The data come a day before the Labor Department's monthly employment report, which is set to show another robust gain in employment as the U.S. economy puts the pandemic behind it. The Department's monthly survey of job openings, released on Wednesday, showed that vacancies continue to trend near record levels, while rising prices and thinning financial cushions, along with the lure of higher wages, push inactive people back into the labor force. 

Latest comments

1.3M continuous claims, lowest in 60 years, keeps dropping, keeps bringing a tighter labor market, keeps making inflation go higher, yet, wages stagnant, the consumer starting to spend less, that 2.7% personal spending # compared to 0.2% today's report is a FED-ya-gotta-wake-up report. 0.25% is only going to show CPI outdueling consumers. Even w/ the paltry 0.25% rate hike in effect (happened March 1 & this pers. spending/income is Feb. report), inflation rising at an alarming rate, 6.4% PCE Index YoY reading and FED target rate is...2%🥶 . Sure, panic, because we'll only see consumer personal spending -0.5%, or more for March report & personal income will go down too because corps getting less from consumers so forced to pay less. Scary indeed
Pretty obvious, FED about to have no choice but tackle inflation more than a token 0.50% rate hike next meeting, today's data shows inflation is winning the war; consumer spending less, consumer consumption a huge drop, PCE going up still , 6.4% YoY, 0.6% MoM just explains the FED didn't see the writing on the wall--0.25% hike will now have ramifications on inflation for even longer.
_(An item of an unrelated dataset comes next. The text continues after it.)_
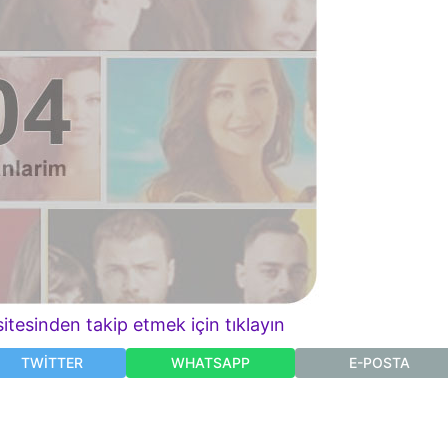
itesinden takip etmek için tıklayın
TWITTER
WHATSAPP
E-POSTA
An emergency rate hike can be 0.50% but wait til next FOMC May 4th is no way, FED will need a 0.75% hike to tame this beast from jumping to 7.5% (yes, CPI now level), yes, PCE, next report, & stave off, wait for it, wait for it, ooh, we really have to wait now for a 9.5% CPI YoY jump on the 12th? Crikey!
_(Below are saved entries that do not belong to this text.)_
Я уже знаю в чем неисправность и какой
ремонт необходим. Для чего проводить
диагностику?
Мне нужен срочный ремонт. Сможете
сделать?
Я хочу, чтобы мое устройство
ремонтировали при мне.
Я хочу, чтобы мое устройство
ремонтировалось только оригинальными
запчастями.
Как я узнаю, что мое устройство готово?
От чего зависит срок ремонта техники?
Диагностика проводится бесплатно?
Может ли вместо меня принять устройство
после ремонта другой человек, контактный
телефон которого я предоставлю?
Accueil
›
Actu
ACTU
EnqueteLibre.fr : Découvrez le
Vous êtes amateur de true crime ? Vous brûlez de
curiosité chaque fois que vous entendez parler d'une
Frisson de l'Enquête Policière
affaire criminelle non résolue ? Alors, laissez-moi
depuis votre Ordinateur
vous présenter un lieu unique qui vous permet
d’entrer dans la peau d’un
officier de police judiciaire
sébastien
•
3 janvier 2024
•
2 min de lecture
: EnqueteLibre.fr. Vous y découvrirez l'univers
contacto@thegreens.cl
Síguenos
*0.75% minimum, a proper front load based on this data + ANY beat of CPI on the 12th would be 1% 2nd hike, to note 📝
Very unorganised article to start a day with tho
It's a very well written piece, actually, explains the facts, perfectly, and, they are, perfectly, inflationary, ugly, ugly, for the consumer & worker going forward, as 0.25% inflation will have now prolonged inflationary effects longer out, probably a year, or two, and in other times, that were with less money in system it took over a decade, like, 1970s, Carter's democratic presidency, where inflation went from 2 to 5 to 12% that decade, it took until early 80s for Republican regime, Ronald Reagan (Reagonomics) & FED chair Paul Volker to use extremism to eventually bring rates down in 1983, hence, The VolKER Rule
PCE is a great guage. Forget the numbers you have to read the actual reports.
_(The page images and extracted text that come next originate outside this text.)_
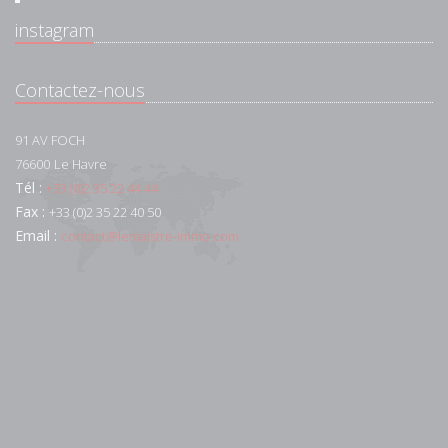
instagram
Contactez-nous
91 AV FOCH
76600
Le Havre
Tél :
+33 (0)2 35 22 44 44
Fax :
+33 (0)2 35 22 40 50
Email :
contact@lemaistre-immo.com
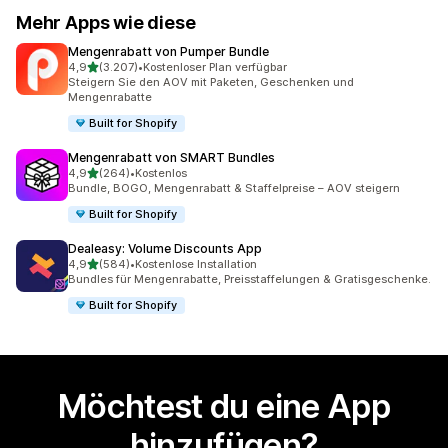
Mehr Apps wie diese
Mengenrabatt von Pumper Bundle
von 5 Sternen
4,9
(3.207)
•
Kostenloser Plan verfügbar
3207 Rezensionen insgesamt
Steigern Sie den AOV mit Paketen, Geschenken und
Mengenrabatte
Built for Shopify
Mengenrabatt von SMART Bundles
von 5 Sternen
4,9
(264)
•
Kostenlos
264 Rezensionen insgesamt
Bundle, BOGO, Mengenrabatt & Staffelpreise – AOV steigern
Built for Shopify
Dealeasy: Volume Discounts App
von 5 Sternen
4,9
(584)
•
Kostenlose Installation
584 Rezensionen insgesamt
Bundles für Mengenrabatte, Preisstaffelungen & Gratisgeschenke.
Built for Shopify
Möchtest du eine App
hinzufügen?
No ****** just wait this isn't anything yet!
Very bulish.
or maybe PCE is the Fed's preferred index because it gives the lowest numbers
Bullish, right?
you missed the joke.
guess i did. Looks like a question to me. Also, seems like you are speaking for someone else. Many believe every bad spending or jobs report means bullish sentiment.
Yeah, it was a joke, I totally agree with your assessment. I see very little reason for rally after rally in the stock market, when our economic situation is on extremely shaky ground, to put it mildly.